# Advanced Machine Learning: MLE, NLL, MAP, and the Relationship with MSE and MAE

## Important Note:
**This notebook is not intended for beginners.** It is designed for upper intermediate machine learning learners who are seeking a deep understanding of Maximum Likelihood Estimation (MLE), Negative Log-Likelihood (NLL), Maximum A Posteriori Estimation (MAP), and how they relate to common loss functions such as Mean Squared Error (MSE) and Mean Absolute Error (MAE). We will explore these concepts with rigorous mathematical explanations and detailed Python implementations from scratch.
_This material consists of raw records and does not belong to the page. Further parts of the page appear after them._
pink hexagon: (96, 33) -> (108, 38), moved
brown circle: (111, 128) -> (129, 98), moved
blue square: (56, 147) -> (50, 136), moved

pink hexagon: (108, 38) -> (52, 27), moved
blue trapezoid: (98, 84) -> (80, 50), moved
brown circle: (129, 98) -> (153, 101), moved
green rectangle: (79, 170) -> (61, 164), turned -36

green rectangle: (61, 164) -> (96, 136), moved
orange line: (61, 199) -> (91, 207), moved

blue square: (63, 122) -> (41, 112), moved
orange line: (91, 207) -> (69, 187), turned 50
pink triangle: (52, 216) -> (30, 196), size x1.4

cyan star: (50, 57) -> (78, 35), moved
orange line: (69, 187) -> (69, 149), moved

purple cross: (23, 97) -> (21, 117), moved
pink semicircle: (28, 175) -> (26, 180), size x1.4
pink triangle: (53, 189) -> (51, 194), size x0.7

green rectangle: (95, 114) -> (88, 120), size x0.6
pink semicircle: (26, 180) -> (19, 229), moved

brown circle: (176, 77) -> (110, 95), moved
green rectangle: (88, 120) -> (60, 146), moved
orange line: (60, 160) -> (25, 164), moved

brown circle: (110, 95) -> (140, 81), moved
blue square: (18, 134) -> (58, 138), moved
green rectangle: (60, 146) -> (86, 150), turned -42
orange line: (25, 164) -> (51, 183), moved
# 1. Introduction to Estimation Theory
Estimation theory lies at the intersection of statistics and machine learning, where the goal is to infer unknown parameters of probabilistic models from observed data. We focus on two major estimation paradigms:

1. **Maximum Likelihood Estimation (MLE)**: A frequentist approach based on maximizing the probability of observed data.
2. **Maximum A Posteriori Estimation (MAP)**: A Bayesian method that incorporates prior knowledge about the parameters into the estimation process.

These techniques are foundational in machine learning, underpinning many algorithms from linear regression to deep learning. In this notebook, we will derive these estimators mathematically, analyze their properties, and relate them to commonly used loss functions like MSE and MAE.


# 2. Maximum Likelihood Estimation (MLE)
Maximum Likelihood Estimation is a fundamental method for parameter estimation in statistics. It is based on the principle of choosing the parameter values that maximize the likelihood of the observed data under the assumed model.

### 2.1 Mathematical Formulation
Let $X = \{x_1, x_2, \dots, x_n\}$ be an independent and identically distributed (i.i.d.) sample from a probability distribution with parameter $\theta$. The likelihood function is:

$$ L(\theta; X) = \prod_{i=1}^{n} p(x_i | \theta) $$

The log-likelihood function, which simplifies the product to a sum, is given by:

$$ \log L(\theta; X) = \sum_{i=1}^{n} \log p(x_i | \theta) $$

The MLE $\hat{\theta}_{MLE}$ is the value of $\theta$ that maximizes the log-likelihood:

$$ \hat{\theta}_{MLE} = \arg\max_{\theta} \log L(\theta; X) $$

### 2.2 Derivation for Normal Distribution
Consider the normal distribution with unknown mean $\mu$ and variance $\sigma^2$. The probability density function (PDF) is:

$$ p(x_i | \mu, \sigma^2) = \frac{1}{\sqrt{2\pi\sigma^2}} \exp\left(-\frac{(x_i - \mu)^2}{2\sigma^2}\right) $$

The log-likelihood for a sample $X$ is:

$$ \log L(\mu, \sigma^2; X) = -\frac{n}{2} \log(2\pi\sigma^2) - \frac{1}{2\sigma^2} \sum_{i=1}^{n} (x_i - \mu)^2 $$

To find the MLE, we differentiate this log-likelihood with respect to $\mu$ and $\sigma^2$, set the derivatives to zero, and solve for the parameters.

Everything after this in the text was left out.